Abdul Wahhab era lo strumento con cui gli inglesi poterono insinuare una vile idea tra i musulmani dalla penisola arabica: è lecito uccidere altri musulmani con il pretesto dell’apostasia, bastò pubblicare una fatwa in tal senso. Sulla base di ciò, Wahhab sostenne l’idea che i loro fratelli musulmani turchi, offrendo preghiere ai santi, avessero tradito la loro fede e che era lecito ucciderli, e renderne schiavi le mogli e i figli. I wahhabiti distrussero anche tutte le tombe e i cimiteri sacri, tra La Mecca e Medina. Rubarono il tesoro del Profeta, che comprendeva libri sacri, opere d’arte e innumerevoli ex voto inviati alle città sante in mille anni. Il cuoio che rilegava i sacri libri islamici che avevano distrutto, venne utilizzato per farne sandali da parte dei criminali wahhabiti. Oltre a rivelare il contenuto delle memorie di Hempher, la relazione dell’intelligence irachena riporta rivelazioni inedite sulle origini ebraiche di Abdel Wahhab e della famiglia Saud.
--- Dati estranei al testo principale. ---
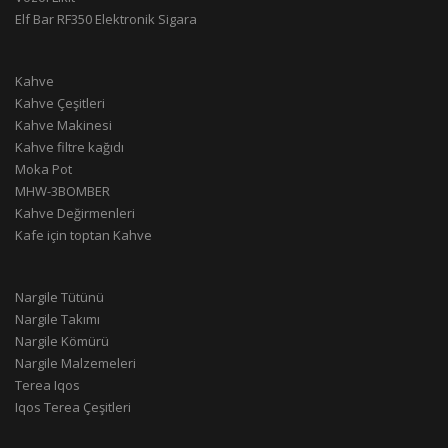
Elf Bar RF350 Elektronik Sigara
Kahve
Kahve Çeşitleri
Kahve Makinesi
Kahve filtre kağıdı
Moka Pot
MHW-3BOMBER
Kahve Değirmenleri
Kafe için toptan Kahve
Nargile Tütünü
Nargile Takımı
Nargile Kömürü
Nargile Malzemeleri
Terea Iqos
Iqos Terea Çeşitleri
Le origini ebraiche di Abdel Wahhab

Un altro scrittore, D. Mustafa Turan scrisse in “Gli ebrei donmeh“, che Muhammad ibn Abdul Wahhab era un discendente di una famiglia di ebrei donmeh turchi. I donmeh erano discendenti dei seguaci del famigerato falso messia dell’ebraismo Shabbatai Zevi, che scioccò il mondo ebraico nel 1666 con la sua conversione all’Islam. Considerato un sacro mistero, i seguaci di Zevi imitarono la sua conversione all’Islam, anche se questi ebrei mantennero in segreto le loro dottrine cabalistiche. Turan sostiene che il nonno di Abdul Wahhab, Sulayman, in realtà si chiamava Shulman e che apparteneva alla comunità ebraica di Bursa in Turchia. Da lì si trasferì a Damasco, dove fece finta di essere un musulmano, ma fu apparentemente espulso per aver praticato la magia cabalistica. Poi fuggì in Egitto, dove di nuovo affrontò un’altra condanna. Poi emigrò in Hijaz dove si sposò e nacque il figlio Abdul Wahhab. Secondo la relazione irachena, la stessa discendenza è confermata in un altro documento dal titolo “Gli ebrei donmeh e l’origine dei sauditi wahhabiti“, scritto da Salim Qabar Rifaat.

Le origini ebraiche della dinastia saudita

Il fatto che la famiglia saudita sia di origine ebraica è stato reso pubblico dal saudita Muhammad Saqir, che è stato poi eliminato dal regime saudita per aver osato pubblicare le sue rivelazioni. Inoltre, la relazione irachena fa riferimento ad una relazione simile alle rivelazioni di Muhammad Saqir, ma citando fonti diverse. Secondo “Il movimento wahabita: verità e origini“, di Abdul Wahhab Ibrahim al-Shammari, ibn Saud in realtà discende da Mordechai bin Ibrahim bin Mushi, un mercante ebreo di Bassora. Si unì ai membri della tribù araba degli Aniza e si recò con loro nel Najid affermando di essere un membro di questa tribù. Poi cambiò il suo nome in Ibrahim bin Mussa bin Marqan. Tuttavia, secondo Said Nasir, ambasciatore saudita a Cairo, nella sua “Storia della famiglia Saud“, Abdullah bin Ibrahim al-Mufaddal avrebbe dato a Muhammad al-Tamimi 35.000 junayh (sterline), nel 1943, per inventarsi gli alberi genealogici (1) della famiglia saudita e (2) di Abdul Wahhab, per poi fonderli in un unico albero risalente al profeta Maometto.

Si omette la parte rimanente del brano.